Imagine a nearly infinite building, no windows, no view of an outside, no structural problems, just uniform walls of shelves, stretching on for light years. A trillion years of wandering becomes an insignificant length of time to our protagonist. All bodily needs are provided for (though I would argue that things like sleep, eating, drinking, and defecation, etc. somehow ruin the purity of the soul’s journey in this realm). The library is self-healing. If you toss books off the edge of the railing they reappear in the morning. If you tear out pages, the books are intact in the morning. Again, the characters’ inability to change the library makes their search more futile. They are tasked with finding the book of their life. But this vague mission is far too amorphous to accomplish in any reasonable number of eons. Consider that it takes at least a million years of reading nonstop, of scanning books, to come across a single coherent sentence longer than ten words.
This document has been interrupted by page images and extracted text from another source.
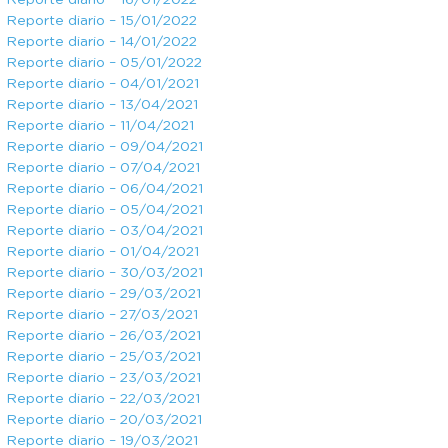
Reporte diario – 16/01/2022
Reporte diario – 15/01/2022
Reporte diario – 14/01/2022
Reporte diario – 05/01/2022
Reporte diario – 04/01/2021
Reporte diario – 13/04/2021
Reporte diario – 11/04/2021
Reporte diario – 09/04/2021
Reporte diario – 07/04/2021
Reporte diario – 06/04/2021
Reporte diario – 05/04/2021
Reporte diario – 03/04/2021
Reporte diario – 01/04/2021
Reporte diario – 30/03/2021
Reporte diario – 29/03/2021
Reporte diario – 27/03/2021
Reporte diario – 26/03/2021
Reporte diario – 25/03/2021
Reporte diario – 23/03/2021
Reporte diario – 22/03/2021
Reporte diario – 20/03/2021
Reporte diario – 19/03/2021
The fact that there are other people there is a saving grace. If you were alone, it would be a purer Hell. Then again, Satre said that Hell is other people. Of course, in the story our hero finds people who have lost their minds, who have started cults, and he falls in love with people only to lose them. The experiences were a bit limited in my opinion. I could have gone on reading this book for another 1000 pages. The possibilities are nowhere near exhausted, and I hope we get a sequel. Imagine a Library of Babel where every book is the Book of Sand. (Read the Borges stories if you don’t know what I’m talking about).
Imagine this, we somehow train an AI to search the Library of Babel for meaningful text. Would that be easier than training an AI to impress us with its creative ability or lack thereof? When we start roping AI into the idea my mind gets slippery. The whole reason it is interesting is the emotional aspect of the thought experiment. We can tell AlphaZero to play a million games against Stockfish, but would we just grow bored? Then again, why haven’t there been more games between the two? I think it is because we need to preserve the human element. If we take Magnus out of the chess world and just pit AIs against one another, people might stop caring. You can root for an AI, but it’s less satisfying.
Luckily, the author gives us a protagonist the reader can root for. He presents his mission clearly in the beginning and end. He gives us the constraints and recounts some of his experiences. We get to follow him through his journey, but it is just a sliver of the whole. So much must have happened in the intervening years that the mind reels. The true beauty and power of this story lies in imagining what you would do. The book is like Play-doh in your mind. You can shape it into any form and carry it along with you.
In the end, it is a metaphor for life if you want it to be. We are searching for meaning. We can strategize all we want but the universe remains chaotic.
The only mode of transportation between floors is gravity, or the staircases. The protagonist chooses to plunge downward more than once, in an effort to prove there is a bottom. But falling light years at the speed of terminal velocity takes a truly ridiculous amount of time.
They don’t have to worry about injury or starvation – it still happens, but they always heal.
One might conceive of the scenario as a psychological realm, a procedurally generated simulation, in which people are hooked up, Matrix-style, and fed false realities for all eternity. It would seem that the demon who vets souls had the ability to choose separate Hells for people. If that is the case, is Borges’ the one you would choose. That is, if you could only do one thing for all eternity, would you choose to read?